The history of inflation taxation around the world has shown that when governments become strapped for resources, they often use zero-interest reserve requirements to tax banking systems and remove their spending constraints. For example, in Mexico during the 1970s and early 1980s, inflation taxation of banks became increasingly relied on as government expenditures rose; eventually, as fiscal problems mounted, the government expropriated first bank depositors and then bank equity holders by nationalizing the banks (Calomiris and Haber, 2014, Chapter 11). The general problem of impecunious governments taxing banks with the inflation tax, credit controls, or other means—which can have major adverse consequences for efficient capital allocation and growth—is the theme of a very large literature, which goes back at least as far as Gurley and Shaw (1960) and includes such landmark contributions as McKinnon (1973), Fry (1988), and Acharya (2020).

Taxing banks with reserve requirements and zero-interest reserves is convenient for two reasons. First, instead of new taxes enacted by legislation (which may be blocked in the legislature), reserve requirements are a regulatory decision that is generally determined by financial regulators. It can be implemented quickly, assuming that the regulator with the power to change the policy is subject to pressure from fiscal policy. In the case of the US, it is the decision of the Federal Reserve Board whether to require reserves to be held against deposits and whether to pay interest on them. 

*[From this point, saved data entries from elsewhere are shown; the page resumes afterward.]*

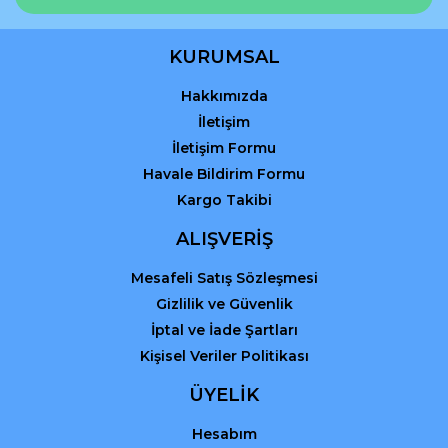
KURUMSAL
Hakkımızda
Gönder
İletişim
İletişim Formu
Havale Bildirim Formu
Kargo Takibi
ALIŞVERİŞ
Mesafeli Satış Sözleşmesi
Gizlilik ve Güvenlik
İptal ve İade Şartları
Kişisel Veriler Politikası
ÜYELİK
Hesabım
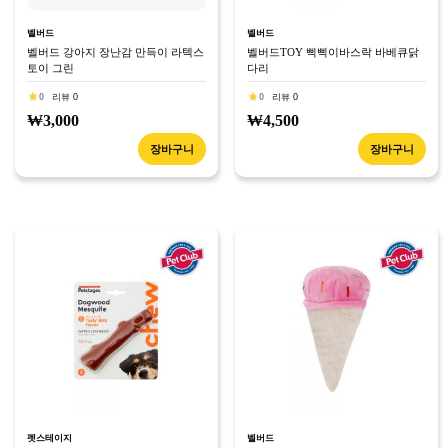
벨버드
벨버드
벨버드 강아지 장난감 만득이 라텍스
벨버드TOY 삑삑이바스락 바베큐닭
토이 그린
다리
0
리뷰 0
0
리뷰 0
₩3,000
₩4,500
장바구니
장바구니
펫스테이지
벨버드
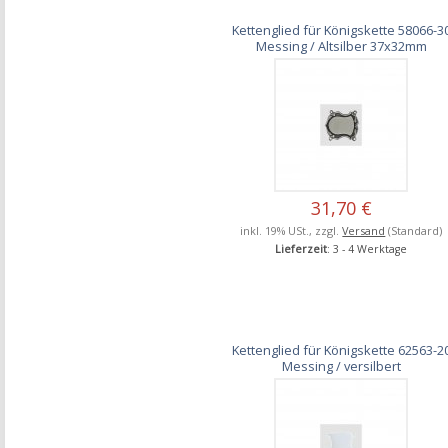
Kettenglied für Königskette 58066-3
Messing / Altsilber 37x32mm
31,70 €
inkl. 19% USt., zzgl.
Versand
(Standard)
Lieferzeit
: 3 - 4 Werktage
Kettenglied für Königskette 62563-2
Messing / versilbert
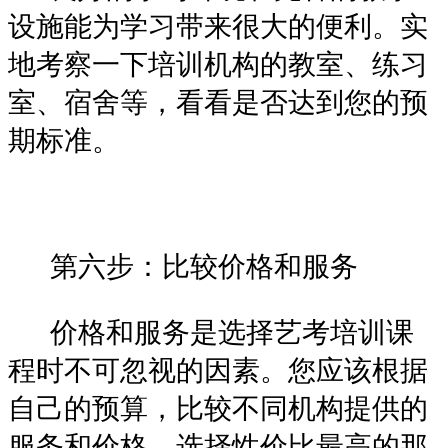
设施能为学习带来很大的便利。实
地考察一下培训机构的教室、练习
室、宿舍等，看看是否达到您的预
期标准。
第六步：比较价格和服务
价格和服务是选择艺考培训课
程时不可忽视的因素。您应该根据
自己的预算，比较不同机构提供的
服务和价格，选择性价比最高的那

Second, because many people are unfamiliar with the concept of the inflation tax (especially in a society that has not lived under high inflation), they are not aware that they are actually paying it, which makes it very popular among politicians. If, as I argue below, a policy that would eliminate interest on reserves and require a substantial proportion of deposits to be held as reserves would substantially reduce inflation, then I believe it would be hard for the Federal Reserve Board to resist going along with that policy.  

Such a policy change would not only reduce bank profitability but also reduce the real return earned on bank deposits to substantially below other rates of return on liquid assets, which potentially could spur a new era of "financial disintermediation," as consumers and firms seek alternatives to low-interest paying bank deposits. Such financial disintermediation from banks occurred in the US in the 1960s and 1970s as a result of high inflation and regulations (including both zero-interest reserve requirements and ceilings on deposit interest rates) that limited the interest rates banks could pay to depositors. Of course, banks and their political allies might try to oppose financial innovations to allow firms and consumers to exit from banks, which would lead to a potentially interesting regulatory battle over the future of financial intermediation. The need to preserve a high inflation tax base could lead to a political choice to preserve a technologically backward banking system. (This would be a continuation and acceleration of recent political trends to limit Fintech bank chartering, as discussed in Calomiris, 2021.)

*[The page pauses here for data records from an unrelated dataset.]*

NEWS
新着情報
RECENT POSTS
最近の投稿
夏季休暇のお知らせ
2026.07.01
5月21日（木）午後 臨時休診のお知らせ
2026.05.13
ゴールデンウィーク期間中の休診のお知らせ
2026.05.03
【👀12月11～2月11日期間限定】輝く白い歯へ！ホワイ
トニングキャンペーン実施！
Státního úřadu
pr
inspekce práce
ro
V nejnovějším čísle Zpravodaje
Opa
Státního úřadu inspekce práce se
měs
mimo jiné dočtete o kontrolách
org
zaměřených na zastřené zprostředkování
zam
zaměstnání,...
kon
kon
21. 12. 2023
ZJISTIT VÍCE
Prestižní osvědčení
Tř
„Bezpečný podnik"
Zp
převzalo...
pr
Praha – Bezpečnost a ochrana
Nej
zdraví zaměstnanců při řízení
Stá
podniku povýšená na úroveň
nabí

An alternative policy path, of course, with less inflation taxation, would be for the government to decide to reduce fiscal deficits and thereby avoid the need for rising inflation and its adverse consequences for the banking system. This may be a hard policy to enact, however, given that the main contributors to future deficits are large Medicare and Social Security entitlement payments. Also, defense spending seems likely to rise as the result of increasing geopolitical risks related to China. Increased income taxation is another alternative, but this too may be unlikely, not only because of the lack of political consensus about taxation but also because it would reduce growth in income, which would partly offset any deficit reduction coming from projected increases in the ratio of taxes to income. Ultimately, it seems likely that the US will either have to decide to rein in entitlements or risk a future of significantly higher inflation and financial backwardness.